Application of LLMs in CAD-RADS Classification and Patient Management.
Authors
Affiliations (14)
Affiliations (14)
- Department of Radiology and Nuclear Medicine, University Hospital No 4 of Lublin, Lublin, Poland.
- Department of Diagnostic Imaging, University Hospital No 1 of Lublin, Lublin, Poland.
- School of Medicine, University of Milano-Bicocca, Milan, Italy.
- Department of Radiology, ASST Papa Giovanni XXIII Hospital, Bergamo, Italy.
- Department of Clinical Science, Intervention and Technology, Unit of Radiology, Karolinska Institute, Stockholm, Sweden.
- Department of Biomedical Sciences and Public Health, Marche Polytechnic University, Ancona, Italy.
- 1st Department of Radiology, Medical University of Lublin, Lublin, Poland.
- Department of Correct, Clinical and Imaging Anatomy, Medical University of Lublin, Lublin, Poland.
- Department of Radiology, Medical University of Gdansk, Gdańsk, Poland.
- Doctoral School of Medicine and Pharmacy, Science and Technology, George Emil Palade University of Medicine, Pharmacy, Science and Technology, Târgu Mureș, Romania.
- Department of Radiology, County Emergency Clinical Hospital, Târgu Mureș, Romania.
- Department of Radiation Diagnostics, Danylo Halytsky Lviv National Medical University, Lviv, Ukraine.
- Oxford Medical West, Lviv, Ukraine.
- University Medical Center Utrecht, Utrecht, the Netherlands.
Abstract
To evaluate the capability of four publicly available Large language models (LLMs) to assign Coronary Artery Disease-Reporting and Data System (CAD-RADS) scores and provide patient management recommendations based on synthetic coronary CT angiography (CCTA) reports. Four LLMs (ChatGPT 4o, Claude 3.7, DeepSeek, and Gemini 2.5 Pro) were tasked with analyzing reports and suggesting next steps. Prompts were framed from the perspective of both a cardiologist and a radiologist. Agreement with a human reference standard was assessed using weighted Cohen's kappa, Fleiss' kappa, and Krippendorff's alpha for CAD-RADS scoring, and unweighted Cohen's kappa for management recommendations. A Bayesian Wilcoxon signed-rank test was performed to assess directional bias. Performance variations were observed across LLMs and prompt identities.
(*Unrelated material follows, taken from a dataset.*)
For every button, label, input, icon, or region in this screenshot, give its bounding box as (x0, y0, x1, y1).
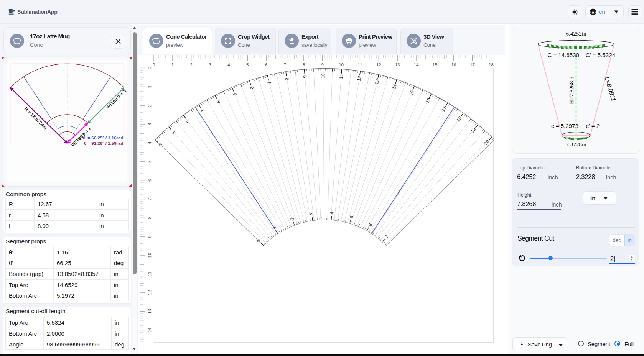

Claude-3.7 achieved almost perfect agreement for CAD-RADS scoring (κ = 0.997) regardless of prompt identity, Gemini similarly achieved almost perfect agreement (radiologist: κ = 0.962; cardiologist: κ = 0.990), ChatGPT demonstrated almost perfect agreement when prompted as a radiologist (κ = 0.896) but only substantial agreement when prompted as a cardiologist (κ = 0.715). DeepSeek showed the lowest overall performance (radiologist: κ = 0.637; cardiologist: κ = 0.768). By category, all LLMs correctly identified CAD-RADS 0, whereas higher-grade stenosis (4A/4B) remained the most challenging, with non-Claude models showing low-to-null agreement in some configurations. The LLMs' accuracy in proposing further management was considerably lower than their scoring accuracy, with CAD-RADS 3 showing the greatest variability in management recommendations across models and between human specialists. Furthermore, both CAD-RADS scoring and management recommendations varied depending on the professional identity specified in the prompt. While LLMs demonstrated reliable scoring performance for lower-grade CAD-RADS categories (0-2), agreement was substantially reduced for higher-grade stenosis categories (4A/4B) and non-diagnostic studies, which could pose risks to patients. Their current ability to generate dependable clinical management recommendations is limited.